At People Matters HR, a leading North West HR Consultancy, promoting positive mental health and wellbeing in the workplace has always been right at the top of our agenda – and we know that this can have a direct impact on stress levels within a business. All of our client have access to Able Futures, which delivers the access to work mental health support service on behalf of The Department for Work and Pensions.

Able Futures uses the “wellbeing wheel” to provide businesses with 5 key areas to focus on for wellbeing in the workplace – Connect, Give, Notice, Be Active and Learn. The PMHR team have taken each of these elements and in our latest blog,  given practical examples of where businesses can utilise these areas to promote great wellbeing and reduced stress in the workplace.
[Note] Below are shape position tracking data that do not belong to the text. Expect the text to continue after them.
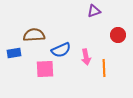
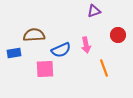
pink arrow: moved 12 px up
orange line: rotated 18 degrees counterclockwise
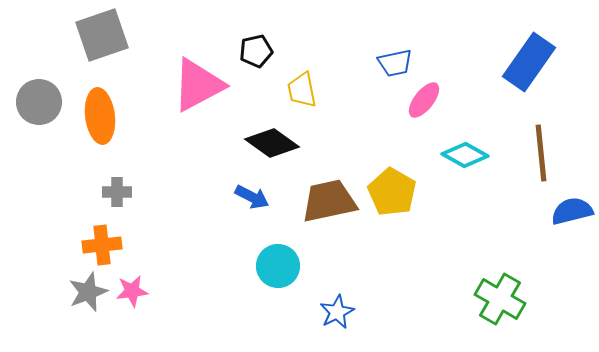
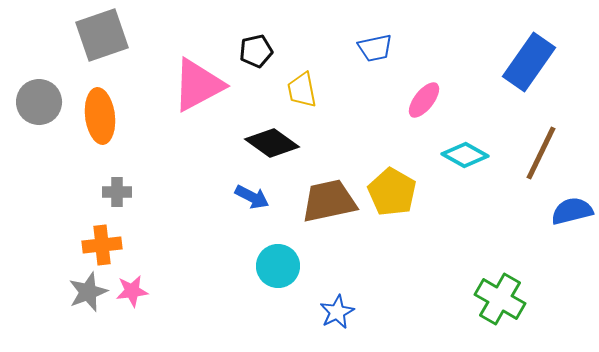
blue trapezoid: moved 20 px left, 15 px up
brown line: rotated 32 degrees clockwise
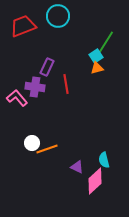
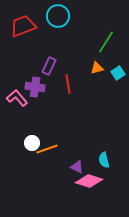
cyan square: moved 22 px right, 17 px down
purple rectangle: moved 2 px right, 1 px up
red line: moved 2 px right
pink diamond: moved 6 px left; rotated 60 degrees clockwise
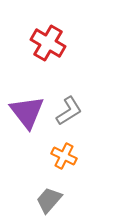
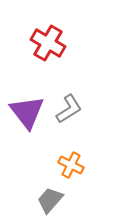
gray L-shape: moved 2 px up
orange cross: moved 7 px right, 9 px down
gray trapezoid: moved 1 px right
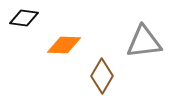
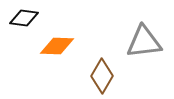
orange diamond: moved 7 px left, 1 px down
“I’m here if you want a chat.”

“I’m always at the end of the phone.”

How many times have you said this to a colleague who is going through a tough time? The sentiment is there – but often it’s just not enough. Arrange the time to take the person for a coffee and let them just talk, while you listen. And we mean really listen. Don’t interrupt. Don’t agree or disagree. Don’t second guess what they are about to say and absolutely don’t relate it to your own experiences. See if you can listen for 5 minutes without saying a word. You’ll be astounded at the positive effect for both parties.
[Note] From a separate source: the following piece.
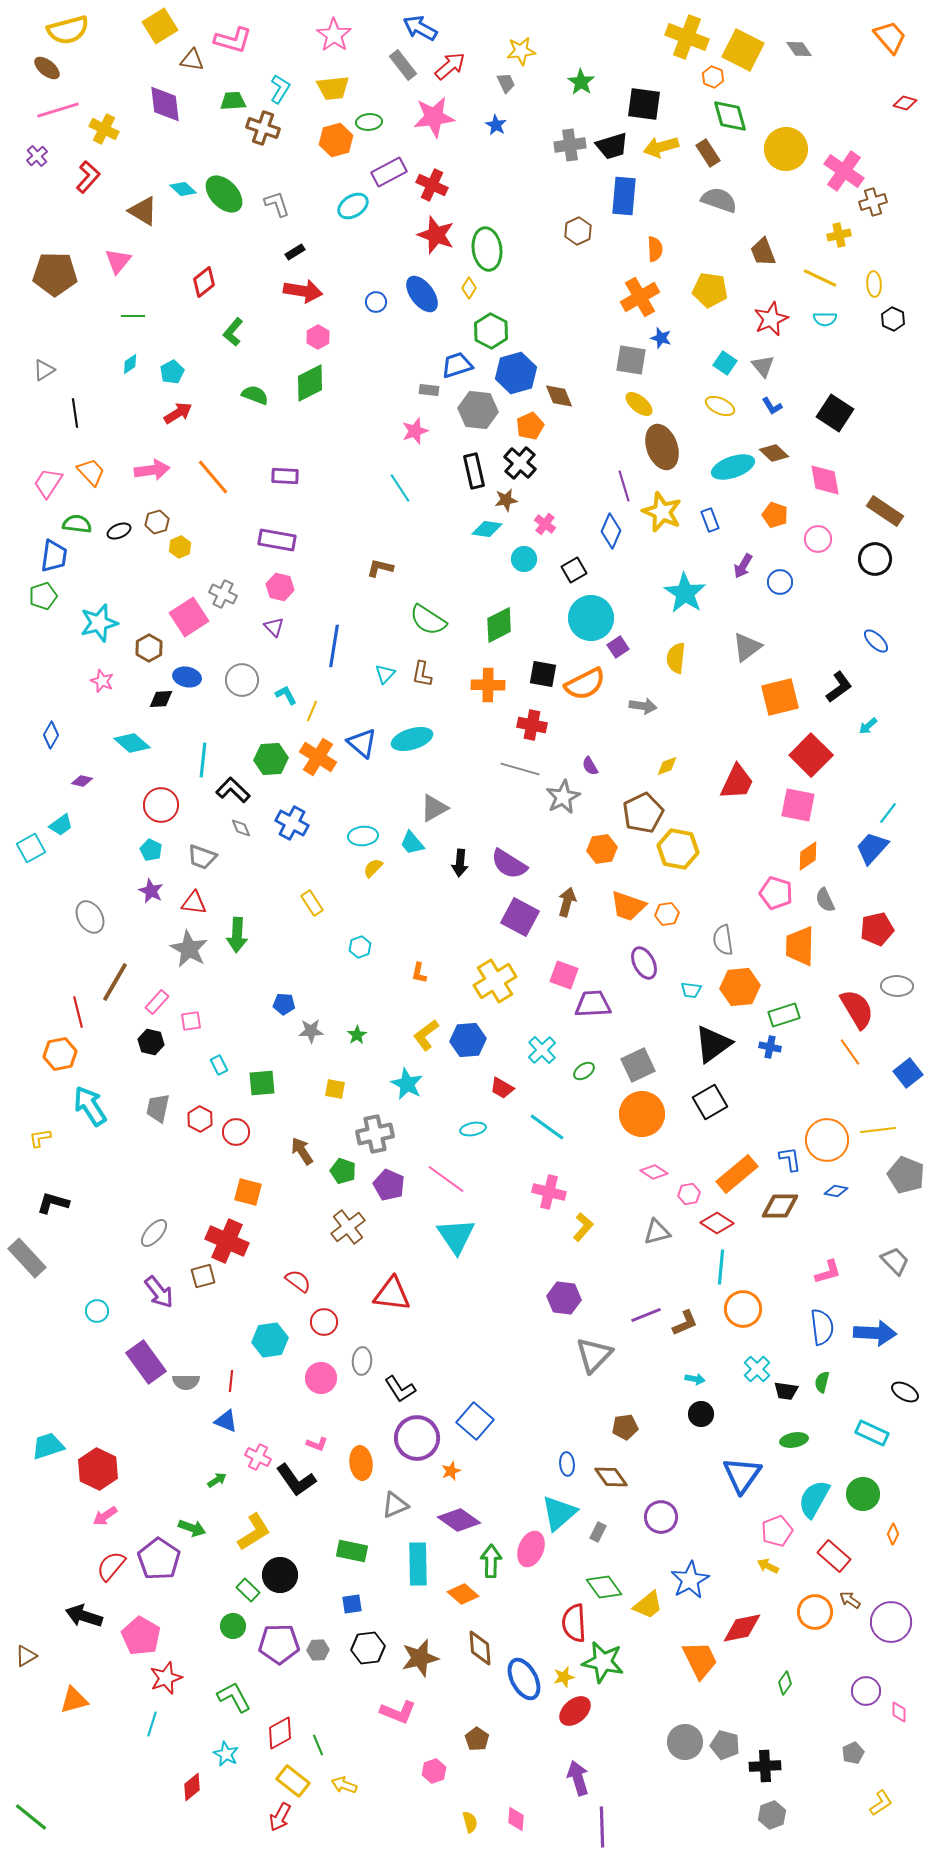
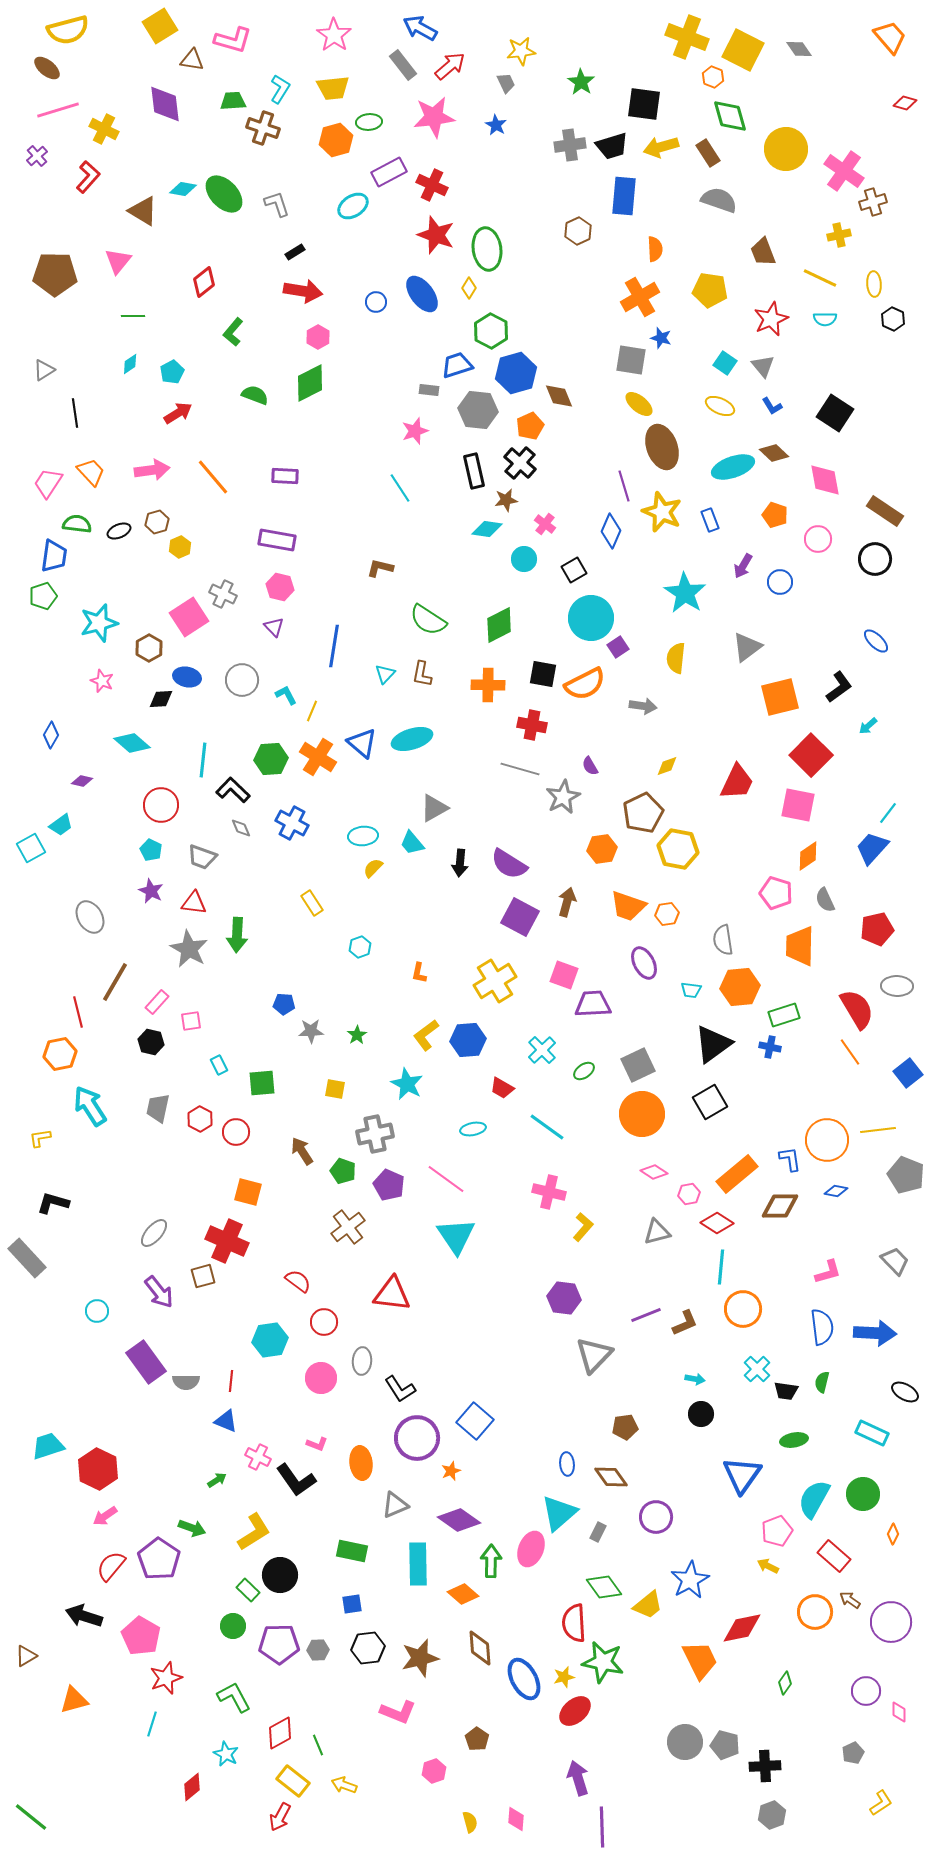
cyan diamond at (183, 189): rotated 32 degrees counterclockwise
purple circle at (661, 1517): moved 5 px left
When was the last time you made an effort to thank one of your team for a job well done? We don’t mean a perfunctory “thanks, see you tomorrow” at the end of the day. Anyone can do that. We mean a proper thank you. Depending on company culture, this could take lots of different forms. For example

  • A personal thank you in a team meeting
  • A well written, personalised email – focus on the specifics contribution that each team member made to demonstrate how you have really noticed their efforts
  • Go public – a shout out on your company social media, website or newsletter will go a long way
  • A reward – this should be tailored to the individual and could be a voucher, an extra days holiday or tickets to see a gig they would love.


There are typically two ways people try to deal with workplace stress. One is to  “buckle down and power through” – placing an emphasis and urgency on getting the stressful work done and out of way. Employees, particular those in senior roles, are pre-conditioned for action, problem solving and ticking off the to do list, despite feeling tired and overwhelmed,

Another common tactic is to retreat – more commonly known as the “ostrich approach” of sticking one’s head in the sand and hoping it will all go away.
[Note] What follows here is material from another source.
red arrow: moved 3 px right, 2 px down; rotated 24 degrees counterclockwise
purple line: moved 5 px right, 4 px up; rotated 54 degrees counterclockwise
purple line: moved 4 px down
Neither of these ways are particularly effective, as in both cases the person is failing to NOTICE what is actually going on inside them. Employees who are encouraged to regularly check in with themselves and provided with tools to help them navigate difficult periods are far more likely to cope when the pressure is on. It’s also the role of the employer to notice staff who are under undue pressure – and take action before their stress becomes unmanageable.

Be active

In many office environments, it’s become company culture to be metaphorically chained to the desk. Yet research shows time and time again that physical activity during the working day reduces stress, enhances mood and morale, and massively improves productivity.

If you are lucky enough to have some outside space, encourage the team to get outside during the day. A brisk walk or even a quick sandwich in the fresh air will pay dividends. If you are based in a business centre with an onsite gym, consider allowing staff an extended lunch break to make use of the facilities. If not, how about buying staff corporate memberships for a local gym? Another idea is to combine some charity fundraising with a physical challenge – from a sponsored walk to a marathon, it’s great for team building and getting employees active.


Keeping the mind busy and active is a great way to deal with stress. According to the NHS website: “Setting yourself goals and challenges, whether at work or outside, helps build confidence and will help you deal with stress. By continuing to learn, you become more emotionally resilient as a person”

Business owners can help employees by offering regular training sessions to keep them at the top of their game in their current role. It’s also proven to be beneficial for employees to learn elements of other roles within the organisation. Not only does it keep the cogs turning, it helps them to connect with and appreciate the contributions that others make within the business.

For some quick lunchtime learning, get staff in to the habit of watching motivational TED talks.